:: SOURCE MATERIAL ::

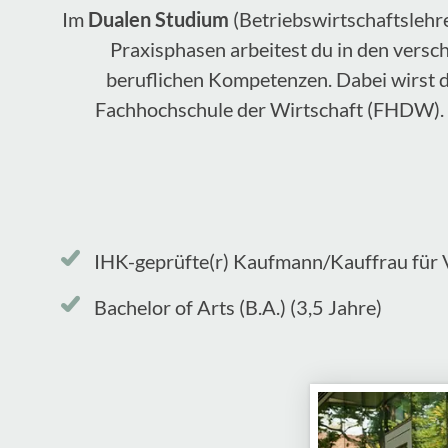
Im
Dualen Studium
(Betriebswirtschaftslehr
Praxisphasen arbeitest du in den versc
beruflichen Kompetenzen. Dabei wirst du
Fachhochschule der Wirtschaft (FHDW). 
IHK-geprüfte(r) Kaufmann/Kauffrau für 
Bachelor of Arts (B.A.) (3,5 Jahre)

:::

Please restate word for word only the lines from the one with "Praxisphasen arbeitest du in den versc" through the final line of the listing above, both of them included.

SOLVED EXERCISE ::
Praxisphasen arbeitest du in den versc
beruflichen Kompetenzen. Dabei wirst du
Fachhochschule der Wirtschaft (FHDW). 
IHK-geprüfte(r) Kaufmann/Kauffrau für 
Bachelor of Arts (B.A.) (3,5 Jahre)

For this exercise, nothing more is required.